[Transcribed page contents]
- Opening Delimiter -
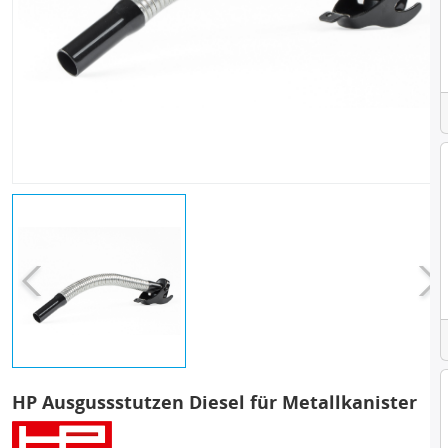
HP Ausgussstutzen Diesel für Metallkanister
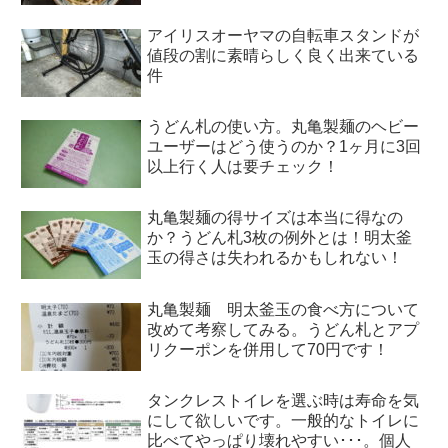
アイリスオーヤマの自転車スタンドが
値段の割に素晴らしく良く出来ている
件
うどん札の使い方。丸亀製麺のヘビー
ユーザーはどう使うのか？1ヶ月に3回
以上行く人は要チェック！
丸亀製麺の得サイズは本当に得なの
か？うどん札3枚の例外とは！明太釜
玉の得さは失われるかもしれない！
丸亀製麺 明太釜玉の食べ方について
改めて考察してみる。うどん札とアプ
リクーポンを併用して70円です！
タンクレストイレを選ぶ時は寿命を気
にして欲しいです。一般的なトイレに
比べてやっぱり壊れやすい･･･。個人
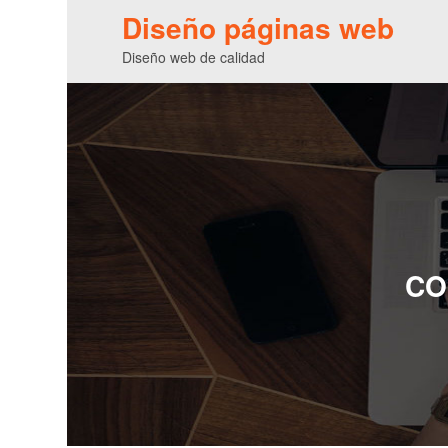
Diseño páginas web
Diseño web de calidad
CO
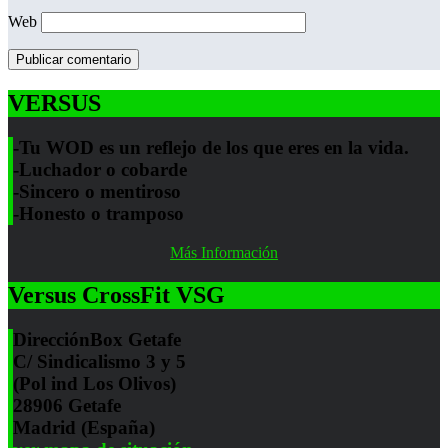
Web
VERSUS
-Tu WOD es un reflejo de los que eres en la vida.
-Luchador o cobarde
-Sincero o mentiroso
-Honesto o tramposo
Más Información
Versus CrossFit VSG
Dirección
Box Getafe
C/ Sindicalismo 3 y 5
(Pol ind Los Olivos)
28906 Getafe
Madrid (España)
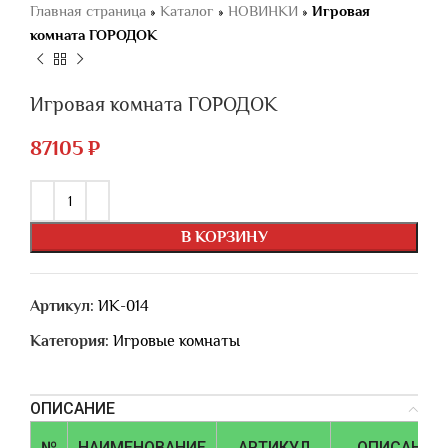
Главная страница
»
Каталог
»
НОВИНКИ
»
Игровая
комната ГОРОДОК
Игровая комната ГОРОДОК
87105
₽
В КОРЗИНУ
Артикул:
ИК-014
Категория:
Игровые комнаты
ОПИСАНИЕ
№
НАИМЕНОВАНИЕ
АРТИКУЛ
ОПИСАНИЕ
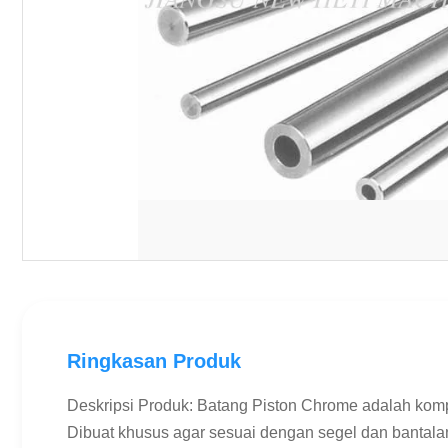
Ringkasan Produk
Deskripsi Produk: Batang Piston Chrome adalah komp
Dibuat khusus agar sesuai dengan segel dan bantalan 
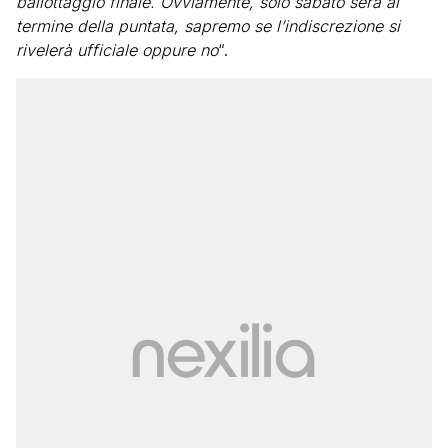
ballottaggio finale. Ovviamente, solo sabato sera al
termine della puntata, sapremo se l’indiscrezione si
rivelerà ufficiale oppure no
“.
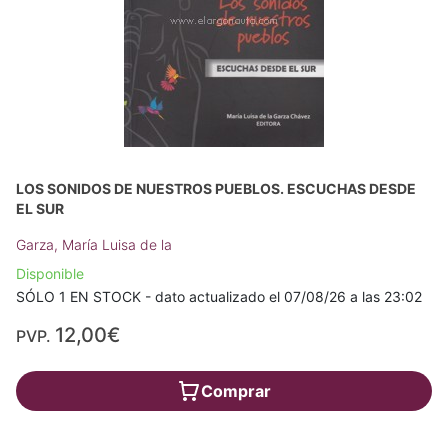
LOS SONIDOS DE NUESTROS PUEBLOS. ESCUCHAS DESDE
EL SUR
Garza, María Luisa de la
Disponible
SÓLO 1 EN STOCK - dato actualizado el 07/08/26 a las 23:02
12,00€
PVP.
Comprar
- Closing Delimiter -
- Opening Delimiter -
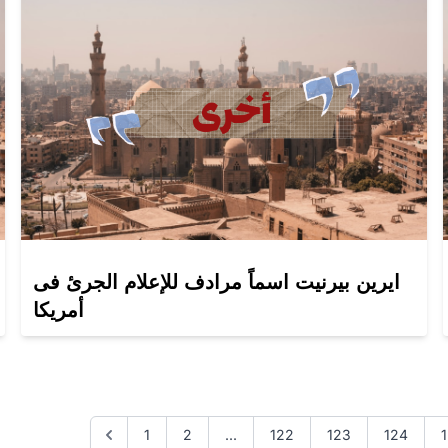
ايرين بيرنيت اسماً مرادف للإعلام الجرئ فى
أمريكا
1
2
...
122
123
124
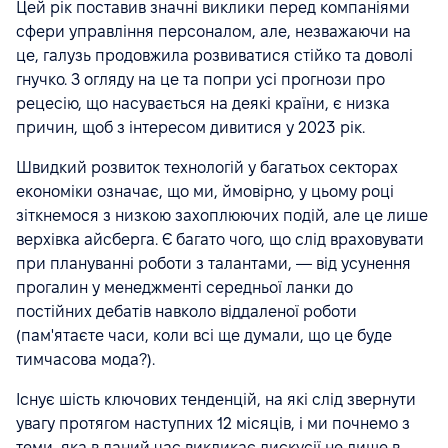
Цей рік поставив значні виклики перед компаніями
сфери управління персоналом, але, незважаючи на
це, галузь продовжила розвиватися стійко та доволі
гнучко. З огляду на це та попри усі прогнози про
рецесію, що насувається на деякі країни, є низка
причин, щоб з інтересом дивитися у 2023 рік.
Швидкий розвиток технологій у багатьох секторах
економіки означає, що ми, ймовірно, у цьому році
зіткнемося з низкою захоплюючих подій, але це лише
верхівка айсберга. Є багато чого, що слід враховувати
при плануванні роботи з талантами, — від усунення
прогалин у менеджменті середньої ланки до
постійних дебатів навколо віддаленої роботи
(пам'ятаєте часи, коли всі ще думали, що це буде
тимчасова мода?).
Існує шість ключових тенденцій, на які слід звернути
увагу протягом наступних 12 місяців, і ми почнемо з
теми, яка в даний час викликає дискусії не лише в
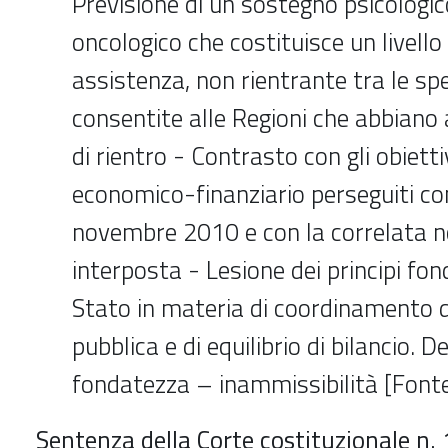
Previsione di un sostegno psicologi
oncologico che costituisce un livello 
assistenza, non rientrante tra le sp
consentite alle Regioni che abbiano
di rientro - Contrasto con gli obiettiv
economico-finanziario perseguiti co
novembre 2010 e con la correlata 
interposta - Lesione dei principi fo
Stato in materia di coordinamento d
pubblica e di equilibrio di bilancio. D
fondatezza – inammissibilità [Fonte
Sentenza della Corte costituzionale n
- Closing Delimiter -
▶ [TO DO] From the entries above, return each line with the word "della" in it.

▶ [REPLY TO THE EXERCISE]
termine della puntata, sapremo se l’indiscrezione si
Sentenza della Corte costituzionale n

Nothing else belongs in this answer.